Talia sucks some heavy air, her fingers to her mouth, an expression of stark horror. It is all I could have hoped for. I turn on some tender care for my client, an arm on her shoulder, an encouraging word in her ear. While these concerns are real, it is also vital in a death case to humanize the defendant before the jury at every stage, to demonstrate that she has real emotions. It is why so few women suffer the death penalty, not that they are the fairer, more fragile sex, but that they are capable of exhibiting their emotions in open court. Unlike men, they are freed by social convention to flood the court in tears. Juries don’t like to kill real people, only the callous, those who utterly lack any sense of feeling or remorse.
I flip to the next photo. Another close-up, head and shoulder shot. These are what Nelson wants, to enflame the jury. There is no real semblance of Ben in this photo, but the image of a distorted and disfigured head, a picture of what the emergency room docs would call “massive tissue loss”-a vast portion of the top of his head gone, facial features stretched and distorted like some torn rubber mask.
Talia’s getting sick.
“Your Honor, could we have a moment.” She’s up and moving, with the help of one of her female friends, toward the door and the ladies’ room. She has set the stage for me.
“Your Honor, I would request a conference in chambers.”
Acosta goes off the record.
With the defendant gone, the court has little else to do. Acosta, Nelson, and I retire to the back, along with the court reporter, packing her stenograph. I leave Harry at the table to entertain Talia when she returns, to keep her from commiserating with Tod.
The door is closed. Acosta’s looking at me.
“Well, Mr. Madriani, the jury’s off on another coffee break. If we keep meeting like this, this trial’s going to bust their kidneys.”
I tap the copies of the photographs in my hand. “Your Honor, the defense will stipulate that the victim is dead.”
He laughs a little at this.
“Too many photographs?” he says. He’s nodding his head like he agrees with the obvious answer to his own question.
Nelson has done what every good trial lawyer does when dealing with pictures, produce them in abundance, offer thirty and secretly hope to get three.
“It’s not just the number,” I tell him, “but the content of some of these photographs that troubles me. Not terribly probative and highly prejudicial,” I say.
Nelson is the picture of exasperation.
“Your Honor, it’s not a coffee klatch. It’s the crime scene of a brutal murder.

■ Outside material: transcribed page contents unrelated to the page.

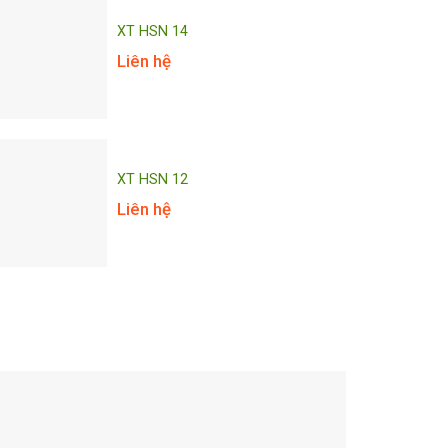
XT HSN 14
Liên hệ
XT HSN 12
Liên hệ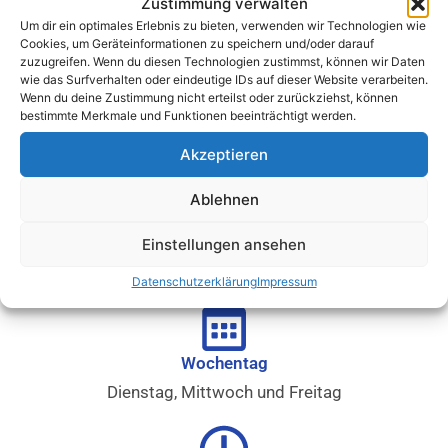
TRAINING
Zustimmung verwalten
Um dir ein optimales Erlebnis zu bieten, verwenden wir Technologien wie
unter der Leitung von Harry Haug und Uli Klar (SGM I),
Cookies, um Geräteinformationen zu speichern und/oder darauf
Patrick Sailer und Hans Baur (SGM II /Reserve).
zuzugreifen. Wenn du diesen Technologien zustimmst, können wir Daten
wie das Surfverhalten oder eindeutige IDs auf dieser Website verarbeiten.
Wenn du deine Zustimmung nicht erteilst oder zurückziehst, können
bestimmte Merkmale und Funktionen beeinträchtigt werden.
Akzeptieren
Ablehnen
Einstellungen ansehen
Datenschutzerklärung
Impressum
Wochentag
Dienstag, Mittwoch und Freitag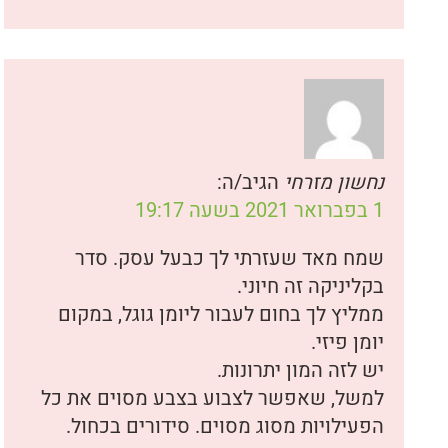
נחשון מזרחי
הגיב/ה:
1 בפברואר 2021 בשעה 19:17
שמח מאד שעזרתי לך כבעל עסק. סדר
בקליניקה זה חיוני.
ממליץ לך בחום לעבור ליומן גוגל, במקום
יומן פיזי.
יש לזה המון יתרונות.
למשל, שאפשר לצבוע בצבע מסוים את כל
הפעילויות מסוג מסוים. סידורים בכחול.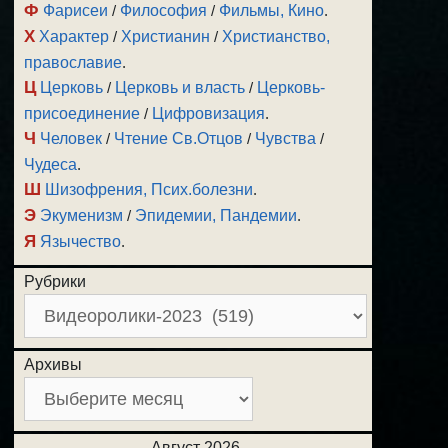
Ф
Фарисеи
/
Философия
/
Фильмы, Кино
.
Х
Характер
/
Христианин
/
Христианство,
православие
.
Ц
Церковь
/
Церковь и власть
/
Церковь-
присоединение
/
Цифровизация
.
Ч
Человек
/
Чтение Св.Отцов
/
Чувства
/
Чудеса
.
Ш
Шизофрения, Псих.болезни
.
Э
Экуменизм
/
Эпидемии, Пандемии
.
Я
Язычество
.
Рубрики
Архивы
Август 2026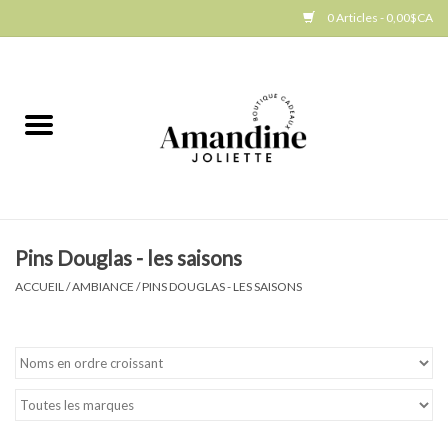
0 Articles - 0,00$CA
Accueil
Jellycat
Cuisine
Pins Douglas - les saisons
Art de la table
ACCUEIL
/
AMBIANCE
/
PINS DOUGLAS - LES SAISONS
Ambiance
Produits Gourmands
Cadeau Thématique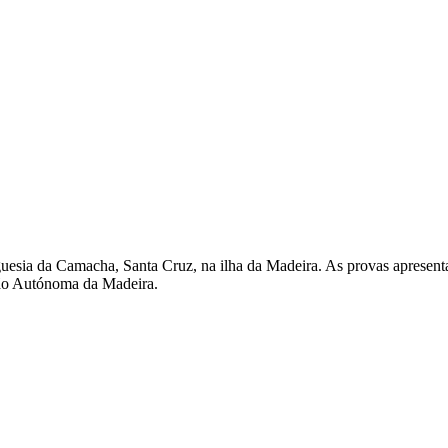
esia da Camacha, Santa Cruz, na ilha da Madeira. As provas apresenta
ão Autónoma da Madeira.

If the defendant wants nice pictures, she should go to a wedding.”
In this state judges have broad latitude regarding the admissibility of evidence. Under provisions of the evidence code, cumulative layers of documents all tending to prove the same argument may be distilled down to a single document or a couple, to save time.
More to the point, evidence which may be of marginal value in proving a matter in the case, but which is highly inflammatory, tending to prejudice the jury, may be excluded entirely. On this the judge is God.
“Even the most fair-minded jury,” I tell Acosta, “is not likely to look with kindness on a defendant charged with such brutality.”
I remind him that these photographs fail in all respects to establish any link between my client and the crime in question.